Start of Source material

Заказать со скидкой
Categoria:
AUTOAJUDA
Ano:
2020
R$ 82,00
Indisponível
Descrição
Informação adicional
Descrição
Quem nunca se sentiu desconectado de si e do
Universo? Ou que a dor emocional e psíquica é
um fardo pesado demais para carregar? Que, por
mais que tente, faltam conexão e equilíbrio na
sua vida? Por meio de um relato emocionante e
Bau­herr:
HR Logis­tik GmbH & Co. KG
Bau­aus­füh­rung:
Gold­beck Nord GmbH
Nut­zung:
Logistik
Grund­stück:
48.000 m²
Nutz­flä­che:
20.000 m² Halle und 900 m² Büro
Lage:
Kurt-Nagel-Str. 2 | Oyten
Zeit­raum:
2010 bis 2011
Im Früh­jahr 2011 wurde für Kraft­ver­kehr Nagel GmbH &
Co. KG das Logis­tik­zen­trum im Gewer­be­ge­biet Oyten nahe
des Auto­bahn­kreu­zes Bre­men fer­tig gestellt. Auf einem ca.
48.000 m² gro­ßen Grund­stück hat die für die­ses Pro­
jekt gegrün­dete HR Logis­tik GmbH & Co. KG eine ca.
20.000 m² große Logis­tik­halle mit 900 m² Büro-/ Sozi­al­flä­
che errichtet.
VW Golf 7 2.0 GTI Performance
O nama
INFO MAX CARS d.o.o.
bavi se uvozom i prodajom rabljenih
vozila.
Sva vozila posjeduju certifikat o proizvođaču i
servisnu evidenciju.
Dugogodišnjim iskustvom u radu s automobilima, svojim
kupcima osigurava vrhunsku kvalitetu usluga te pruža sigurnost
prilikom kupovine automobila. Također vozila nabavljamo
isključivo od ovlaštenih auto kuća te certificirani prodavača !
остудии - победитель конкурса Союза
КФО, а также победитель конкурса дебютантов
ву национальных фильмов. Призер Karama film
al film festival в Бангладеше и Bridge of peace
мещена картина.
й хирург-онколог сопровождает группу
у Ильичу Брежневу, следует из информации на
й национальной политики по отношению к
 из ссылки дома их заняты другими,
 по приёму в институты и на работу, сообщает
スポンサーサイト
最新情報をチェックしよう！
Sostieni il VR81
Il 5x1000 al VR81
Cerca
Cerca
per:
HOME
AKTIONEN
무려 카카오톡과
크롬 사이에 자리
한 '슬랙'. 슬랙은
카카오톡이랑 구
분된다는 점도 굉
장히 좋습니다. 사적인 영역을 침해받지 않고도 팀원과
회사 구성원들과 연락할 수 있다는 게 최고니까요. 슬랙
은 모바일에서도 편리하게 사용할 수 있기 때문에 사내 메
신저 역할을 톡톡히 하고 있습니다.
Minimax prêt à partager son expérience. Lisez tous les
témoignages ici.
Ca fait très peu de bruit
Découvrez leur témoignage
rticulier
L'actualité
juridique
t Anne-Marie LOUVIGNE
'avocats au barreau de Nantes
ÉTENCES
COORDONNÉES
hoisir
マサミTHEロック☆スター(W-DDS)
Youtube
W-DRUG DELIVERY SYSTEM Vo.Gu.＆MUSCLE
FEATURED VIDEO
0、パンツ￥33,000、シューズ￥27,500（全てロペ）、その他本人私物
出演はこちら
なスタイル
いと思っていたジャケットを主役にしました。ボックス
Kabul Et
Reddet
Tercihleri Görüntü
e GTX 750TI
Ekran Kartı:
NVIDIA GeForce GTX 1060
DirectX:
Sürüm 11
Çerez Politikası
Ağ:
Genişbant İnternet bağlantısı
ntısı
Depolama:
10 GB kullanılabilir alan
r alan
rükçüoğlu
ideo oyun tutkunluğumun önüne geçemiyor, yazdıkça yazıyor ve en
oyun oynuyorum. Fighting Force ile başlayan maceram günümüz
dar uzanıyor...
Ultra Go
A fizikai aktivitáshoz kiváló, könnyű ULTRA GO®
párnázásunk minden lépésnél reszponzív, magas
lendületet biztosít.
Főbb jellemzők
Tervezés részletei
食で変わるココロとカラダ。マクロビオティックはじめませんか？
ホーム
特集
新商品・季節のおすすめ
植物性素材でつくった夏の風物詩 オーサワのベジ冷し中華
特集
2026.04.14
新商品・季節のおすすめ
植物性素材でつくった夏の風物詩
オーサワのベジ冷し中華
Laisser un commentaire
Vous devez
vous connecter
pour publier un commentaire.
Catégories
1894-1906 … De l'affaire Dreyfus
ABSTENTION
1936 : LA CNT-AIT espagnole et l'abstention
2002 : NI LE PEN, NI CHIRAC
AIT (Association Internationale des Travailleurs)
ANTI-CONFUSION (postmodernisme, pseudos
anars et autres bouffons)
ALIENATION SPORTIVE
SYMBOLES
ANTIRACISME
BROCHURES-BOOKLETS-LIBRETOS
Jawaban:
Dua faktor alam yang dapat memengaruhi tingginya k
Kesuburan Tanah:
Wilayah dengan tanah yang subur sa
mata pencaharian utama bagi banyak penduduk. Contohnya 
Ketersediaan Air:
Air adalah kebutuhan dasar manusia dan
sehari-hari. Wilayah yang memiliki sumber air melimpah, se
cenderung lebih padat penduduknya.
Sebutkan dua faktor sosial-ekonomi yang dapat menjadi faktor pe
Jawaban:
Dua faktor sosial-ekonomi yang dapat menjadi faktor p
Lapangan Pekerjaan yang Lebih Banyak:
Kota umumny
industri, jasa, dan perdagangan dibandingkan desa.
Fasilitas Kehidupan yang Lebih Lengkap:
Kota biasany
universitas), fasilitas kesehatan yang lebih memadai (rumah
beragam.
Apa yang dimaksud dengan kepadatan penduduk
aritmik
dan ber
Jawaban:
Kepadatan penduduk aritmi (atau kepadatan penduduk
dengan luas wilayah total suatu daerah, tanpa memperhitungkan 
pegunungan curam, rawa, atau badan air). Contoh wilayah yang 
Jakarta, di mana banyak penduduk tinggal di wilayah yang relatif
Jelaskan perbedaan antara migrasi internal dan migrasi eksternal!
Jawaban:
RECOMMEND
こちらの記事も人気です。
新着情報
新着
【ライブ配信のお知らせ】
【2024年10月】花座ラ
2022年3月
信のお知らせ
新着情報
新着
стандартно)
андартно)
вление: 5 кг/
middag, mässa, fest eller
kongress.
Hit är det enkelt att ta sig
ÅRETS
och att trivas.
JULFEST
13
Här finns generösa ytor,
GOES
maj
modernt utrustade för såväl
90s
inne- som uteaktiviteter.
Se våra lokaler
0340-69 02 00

End of Source material

Task brief:
Your job is to return all lines above that hold the word "sosial".

Your solution:
Sebutkan dua faktor sosial-ekonomi yang dapat menjadi faktor pe
Dua faktor sosial-ekonomi yang dapat menjadi faktor p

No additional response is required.